The 10 clusters, totaling 210,067 CRMs, are visualized in Figure 3, sorted from left to right by the fraction of CNC-containing CRMs in a given cluster. CRMs with CTCF form a large, distinct cluster at the extreme left (cluster 10; 41,368 CRMs). Most CRMs without CTCF fall into three large groups (clusters 7–9; 102,091 CRMs) with an average of less than two sequence-specific factors (singleton CRMs). The remaining six clusters (66,608 CRMs) have increasing numbers of colocalizing TFs, with almost all possessing either HNF4A, FOXA1, or FOXA2 (99%) and nearly half (48%) possessing all three of these factors. Furthermore, these six clusters all show a distinct pattern of chromatin state. For example, compared with singleton CRMs, clusters 1–3 are more strongly enriched for RNAP2, EP300/CREBBP, and H3K4me1 (P < 10−15), indicating that these clusters are likely to contain active enhancers.

Ranking the CRM clusters by the proportion of CNC sites in each cluster, we observe a strong positive correlation between the average number of distinct TFs present and CNC presence (Spearman's ρ = 0.95, P < 10−15). In other words, CNC sites occur preferentially at multiply bound CRMs. The most highly bound cluster of CRMs (cluster 1) is also enriched for well-conserved TF-binding events (Schmidt et al. 2010b) compared with the remaining clusters, including CEBPA-binding events shared in five species from chicken to human (Fisher's exact test P = 10−10) and HNF4A-binding events shared in human, mouse, and dog (Fisher's exact test P < 10−15). Taken together, these observations suggest a role for cohesin in integrating regulatory information from multiple TFs and stabilizing the binding of large multiprotein complexes to cis-regulatory sequences.

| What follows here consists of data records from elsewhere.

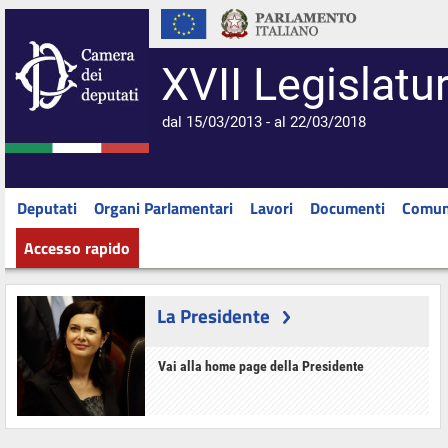
XVII Legislatu
dal 15/03/2013 - al 22/03/2018
Deputati
Organi Parlamentari
Lavori
Documenti
Comun
Accesso rapido
La Presidente
Vai alla home page della Presidente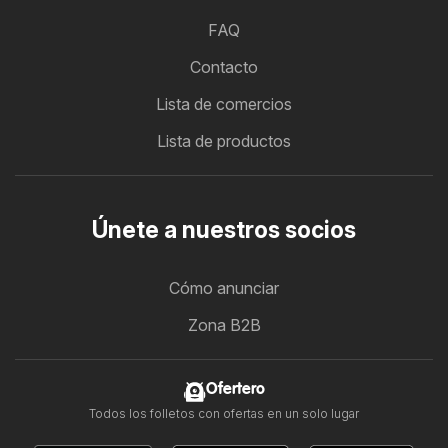
FAQ
Contacto
Lista de comercios
Lista de productos
Únete a nuestros socios
Cómo anunciar
Zona B2B
Ofertero
Todos los folletos con ofertas en un solo lugar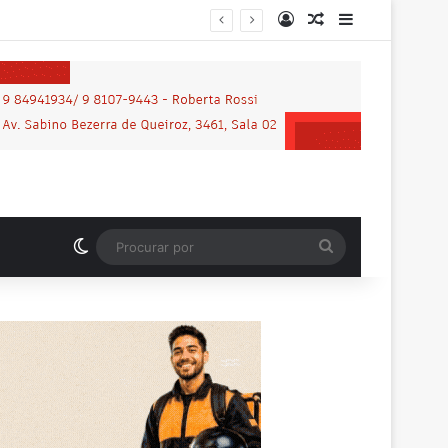
Entrar
Artigo aleatório
Barra Latera
Motociclista que morreu em grave acidente na BR-364 é identificado; família procurava por ele antes de receber a notícia da tragédia
Switch skin
Procurar
por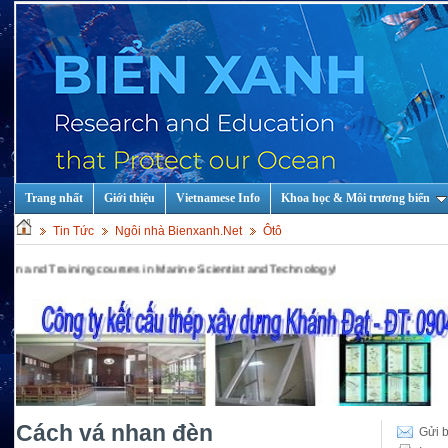
Trang nhất
Giới thiệu
Vietnamese Info
Khoa học & Môi trương biển
Tin Tức
Ngôi nhà Bienxanh.Net
Ôtô
 courses in Marine Scientist and Technology!
Cách vá nhan đèn
Gửi b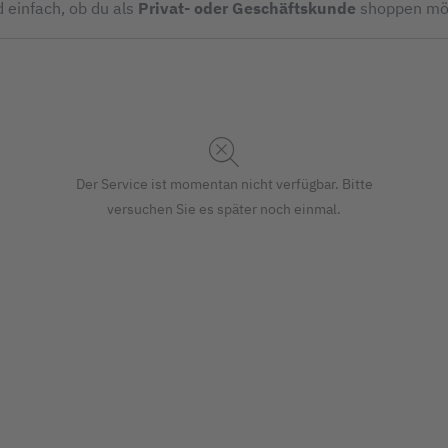
d einfach, ob du als
Privat- oder Geschäftskunde
shoppen mö
Der Service ist momentan nicht verfügbar. Bitte
versuchen Sie es später noch einmal.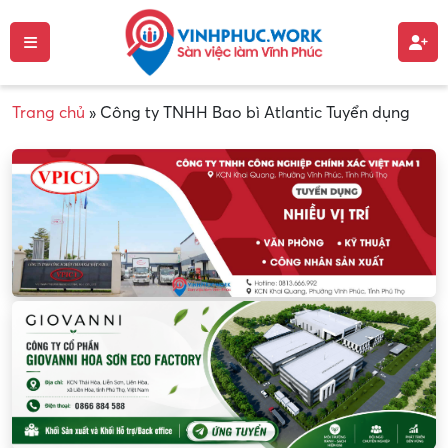
Trang chủ
»
Công ty TNHH Bao bì Atlantic Tuyển dụng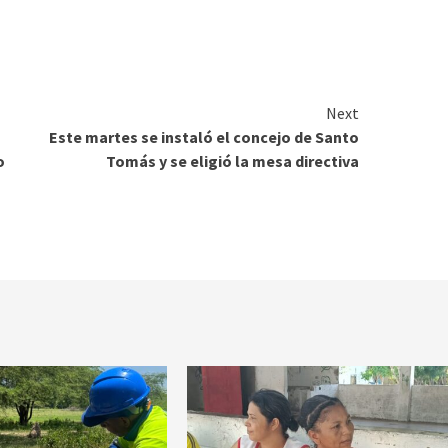
Next
Este martes se instaló el concejo de Santo
o
Tomás y se eligió la mesa directiva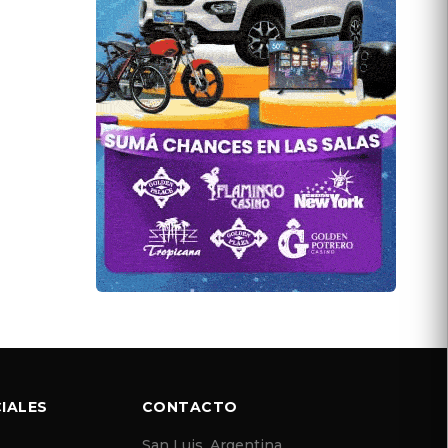
IALES
CONTACTO
San Luis, Argentina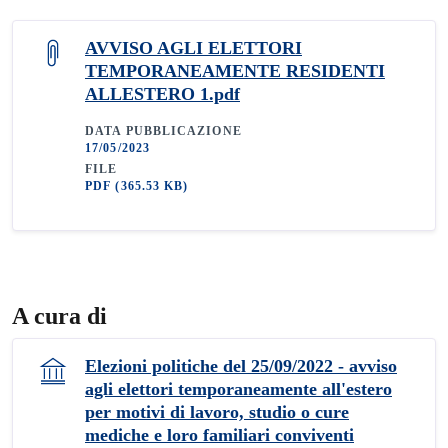
AVVISO AGLI ELETTORI
TEMPORANEAMENTE RESIDENTI
ALLESTERO 1.pdf
DATA PUBBLICAZIONE
17/05/2023
FILE
PDF
(365.53 KB)
A cura di
Elezioni politiche del 25/09/2022 - avviso
agli elettori temporaneamente all'estero
per motivi di lavoro, studio o cure
mediche e loro familiari conviventi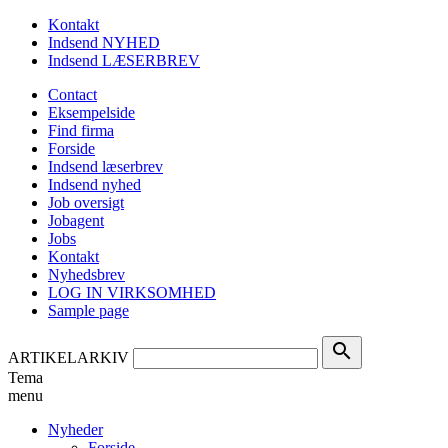
Kontakt
Indsend NYHED
Indsend LÆSERBREV
Contact
Eksempelside
Find firma
Forside
Indsend læserbrev
Indsend nyhed
Job oversigt
Jobagent
Jobs
Kontakt
Nyhedsbrev
LOG IN VIRKSOMHED
Sample page
search
ARTIKELARKIV
Tema
menu
Nyheder
Forside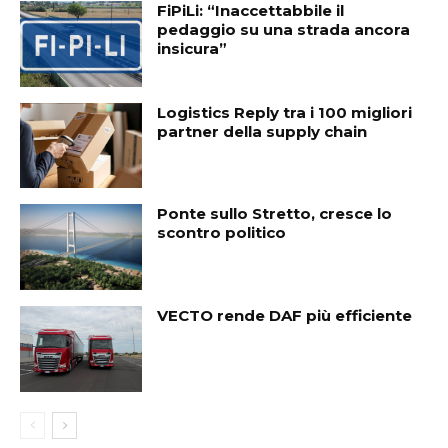
FiPiLi: “Inaccettabbile il
pedaggio su una strada ancora
insicura”
Logistics Reply tra i 100 migliori
partner della supply chain
Ponte sullo Stretto, cresce lo
scontro politico
VECTO rende DAF più efficiente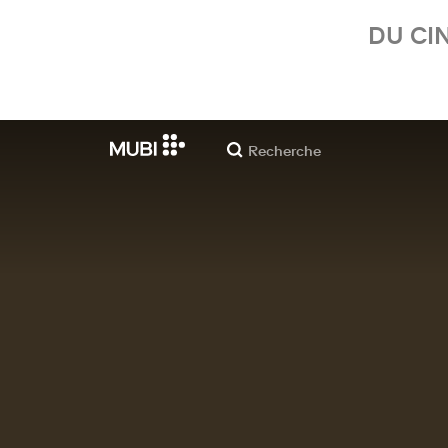
DU CI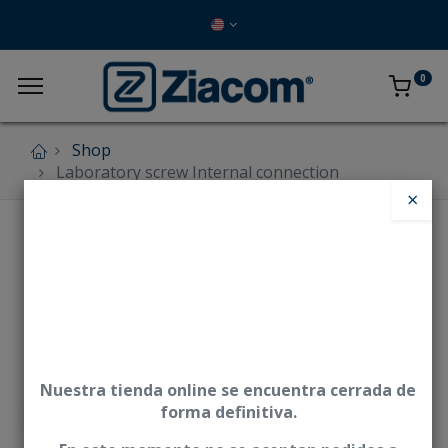
0
Shop
Laboratory screw Internal connection
×
Nuestra tienda online se encuentra cerrada de
forma definitiva.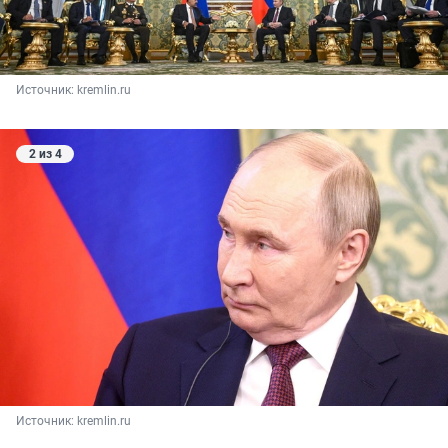
Источник: 
kremlin.ru
2 из 4
Источник: 
kremlin.ru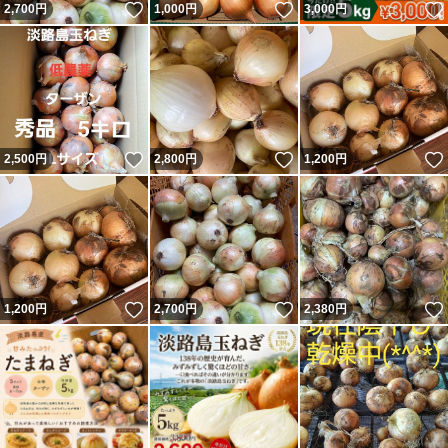
いいね！
いいね！
2,700
円
1,000
円
3,000
円
いいね！
いいね！
2,500
円
2,800
円
1,200
円
いいね！
いいね！
1,200
円
2,700
円
2,380
円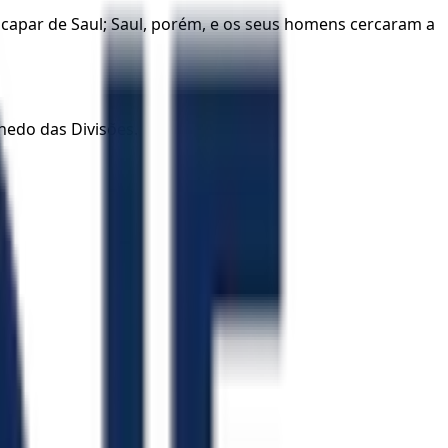
scapar de Saul; Saul, porém, e os seus homens cercaram a
chedo das Divisões.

CNC presence is associated with liver-specific gene expression

Results from the unsupervised clustering analysis suggested that there might be a direct correlation between the number of TFs bound within a CRM, CNC presence, and the transcriptional activity of the genomic regions. By explicitly grouping CRMs into classes based purely on the number of distinct TFs present, we see that the proportion of CNC-containing CRMs significantly correlates with the number of bound TFs (Spearman's ρ = 0.89, P = 10−3), whereas CTCF shows no significant correlation (Spearman's ρ = 0.49, P = 0.13). Indeed, almost two-thirds (62%) of highly occupied CRMs, defined as containing five or more TFs, possess CNC sites. The ratio of CNC- to CTCF-containing CRMs (CNC enrichment) is 0.2 when zero TFs are present, but reaches a maximum of threefold at seven TFs before returning to equivalence at 10 TFs (Fig. 4A). The proportion of promoter proximal CRMs (≤2.5 kb from an annotated TSS) is also correlated with the number of distinct TFs present (Spearman's ρ = 0.95, P < 10−15), but in contrast to CNC enrichment that peaks at seven TFs, the proportion of both RNAP2 and H3K4me3 increase monotonically from 0 to 10 TFs (Fig. 4B). Other signs of transcriptionally active chromatin, such as the presence of the coactivators EP300/CREBBP, show a similar consistently increasing trend from one to 10 TFs (data not shown).

Figure 4.
CNC sites are associated with liver-specific gene expression. (A) Ratio of CNC-containing CRMs versus those with CTCF (log-fold change) for CRM classes with 0–10 TFs. Each class of CRMs was also tested for association with 107 genes signficantly ...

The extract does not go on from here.